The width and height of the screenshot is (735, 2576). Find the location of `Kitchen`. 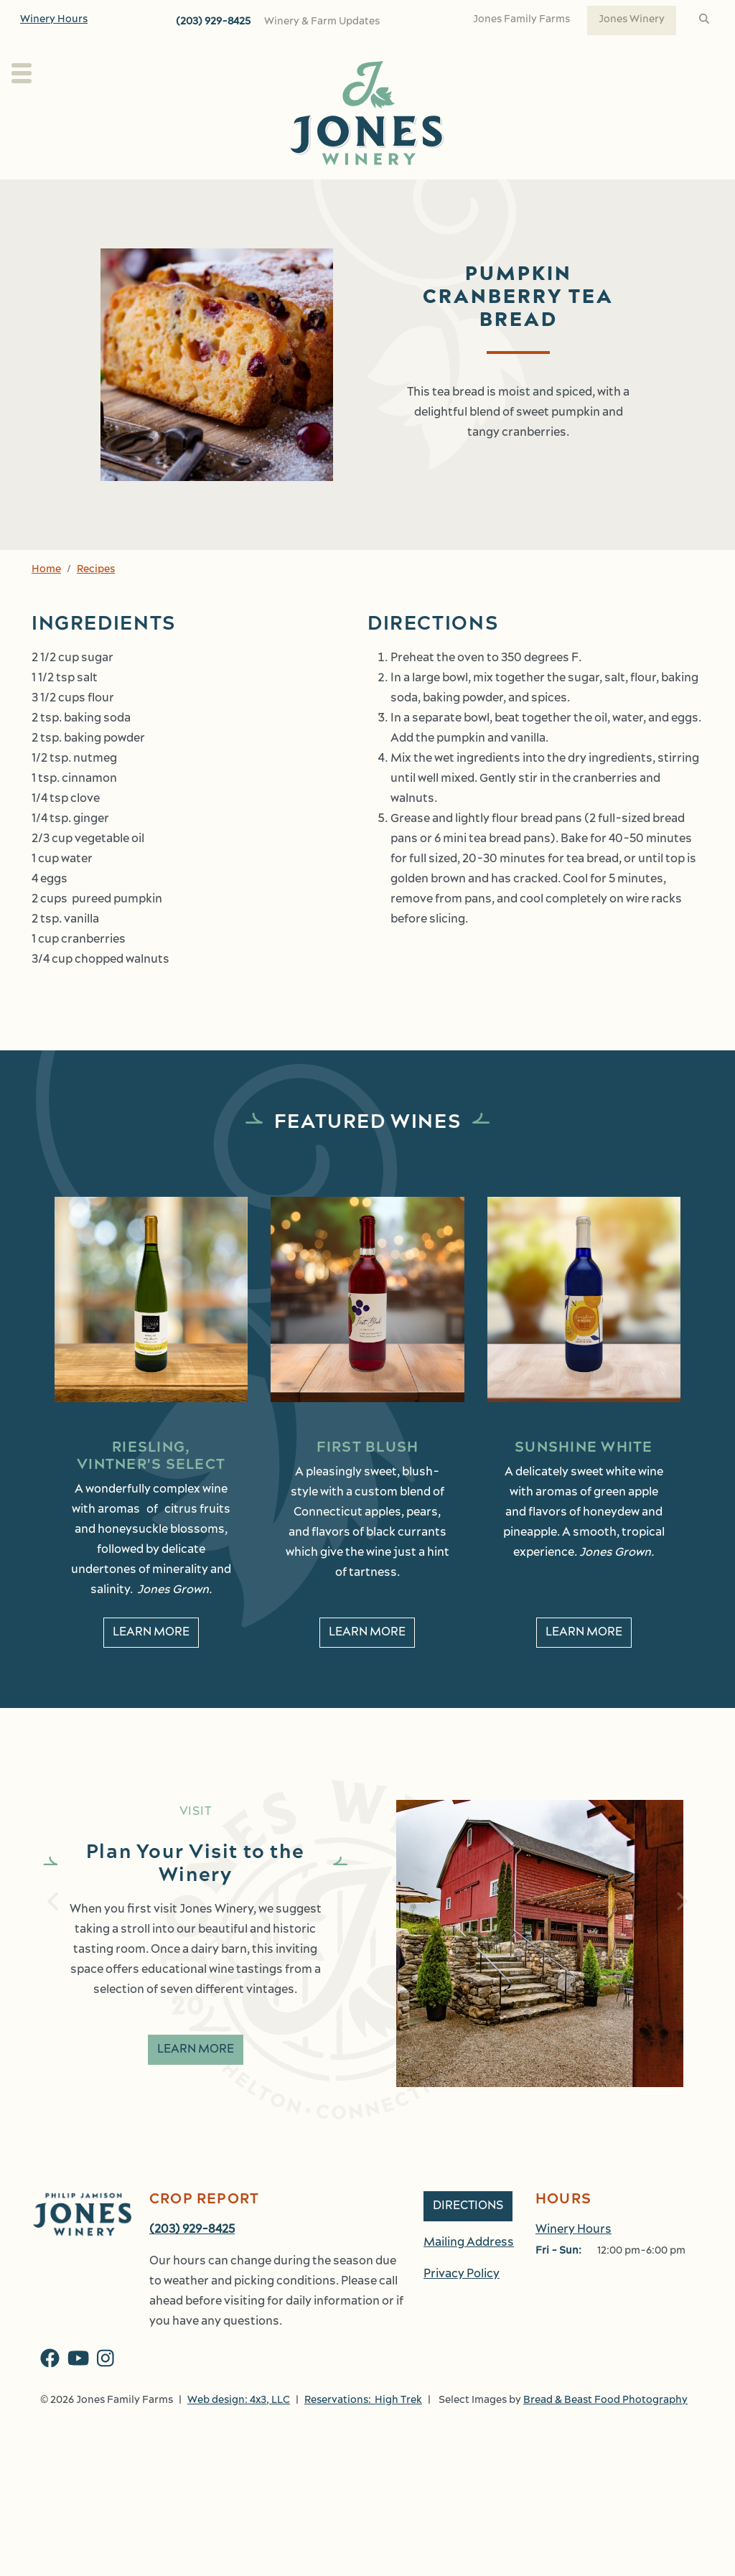

Kitchen is located at coordinates (442, 195).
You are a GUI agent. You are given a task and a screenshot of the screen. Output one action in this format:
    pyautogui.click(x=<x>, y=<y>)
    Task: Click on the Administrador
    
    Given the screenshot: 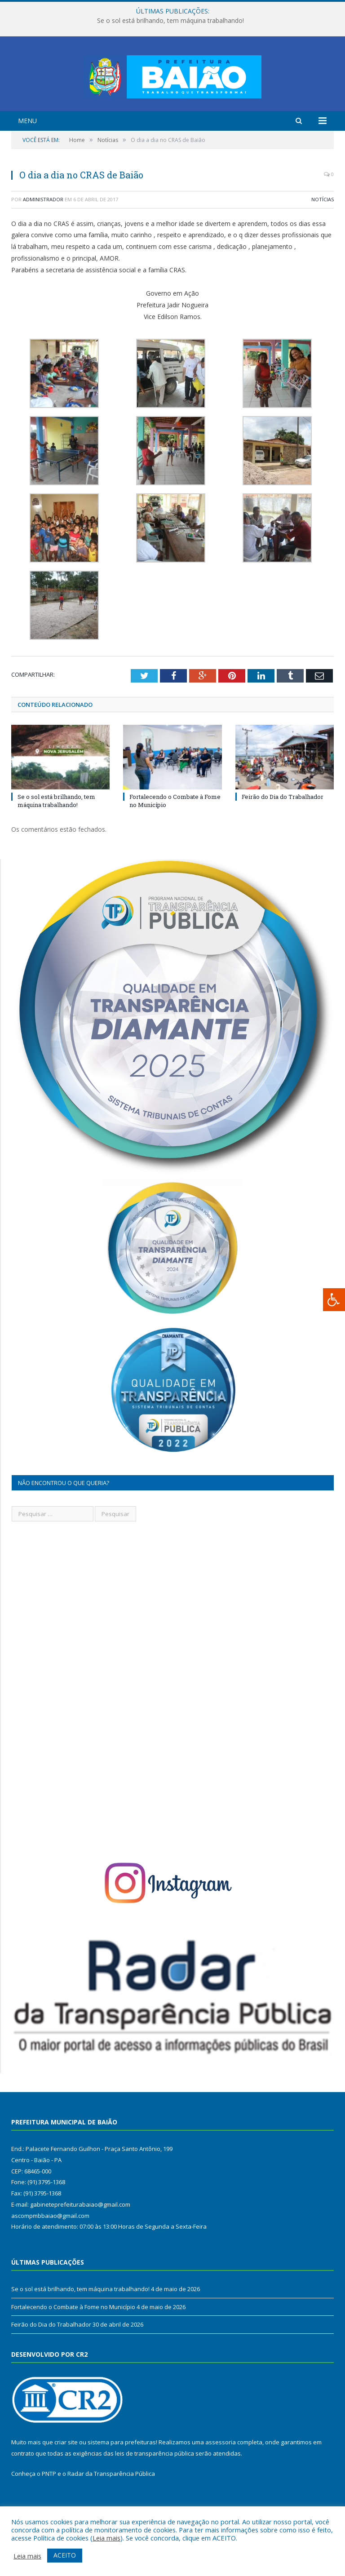 What is the action you would take?
    pyautogui.click(x=43, y=234)
    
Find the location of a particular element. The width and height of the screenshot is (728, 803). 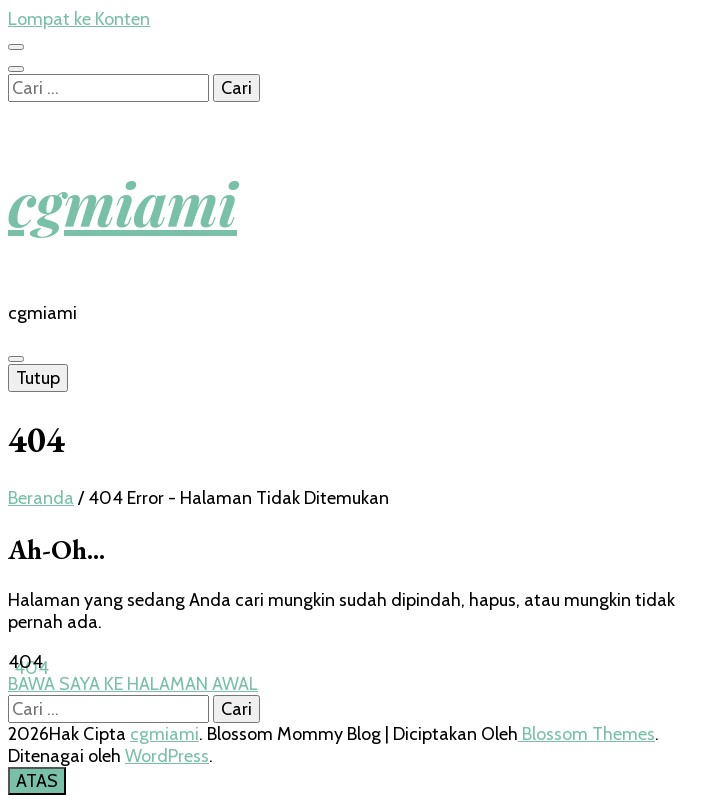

######

WHAT YOU ARE ASKED TO DO ▸ Retype the entries above exactly, starting at their first line and ending with the line that holds "Task: Click on the Administrador"; pictures stay out.

EXERCISE SOLUTION ▸
The width and height of the screenshot is (735, 2576). Find the location of `Kitchen`. 

Kitchen is located at coordinates (442, 195).
You are a GUI agent. You are given a task and a screenshot of the screen. Output one action in this format:
    pyautogui.click(x=<x>, y=<y>)
    Task: Click on the Administrador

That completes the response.